>>>>>

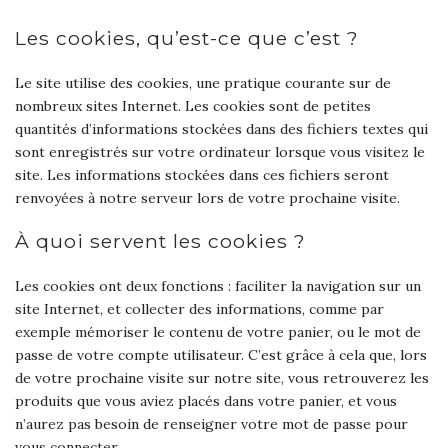
Les cookies, qu’est-ce que c’est ?
Le site utilise des cookies, une pratique courante sur de
nombreux sites Internet. Les cookies sont de petites
quantités d’informations stockées dans des fichiers textes qui
sont enregistrés sur votre ordinateur lorsque vous visitez le
site. Les informations stockées dans ces fichiers seront
renvoyées à notre serveur lors de votre prochaine visite.
À quoi servent les cookies ?
Les cookies ont deux fonctions : faciliter la navigation sur un
site Internet, et collecter des informations, comme par
exemple mémoriser le contenu de votre panier, ou le mot de
passe de votre compte utilisateur. C’est grâce à cela que, lors
de votre prochaine visite sur notre site, vous retrouverez les
produits que vous aviez placés dans votre panier, et vous
n’aurez pas besoin de renseigner votre mot de passe pour
vous connecter.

<<<<<

> [Task objective] Restate the listing above word for word and skip each picture.

> [Result of the exercise]
Les cookies, qu’est-ce que c’est ?
Le site utilise des cookies, une pratique courante sur de
nombreux sites Internet. Les cookies sont de petites
quantités d’informations stockées dans des fichiers textes qui
sont enregistrés sur votre ordinateur lorsque vous visitez le
site. Les informations stockées dans ces fichiers seront
renvoyées à notre serveur lors de votre prochaine visite.
À quoi servent les cookies ?
Les cookies ont deux fonctions : faciliter la navigation sur un
site Internet, et collecter des informations, comme par
exemple mémoriser le contenu de votre panier, ou le mot de
passe de votre compte utilisateur. C’est grâce à cela que, lors
de votre prochaine visite sur notre site, vous retrouverez les
produits que vous aviez placés dans votre panier, et vous
n’aurez pas besoin de renseigner votre mot de passe pour
vous connecter.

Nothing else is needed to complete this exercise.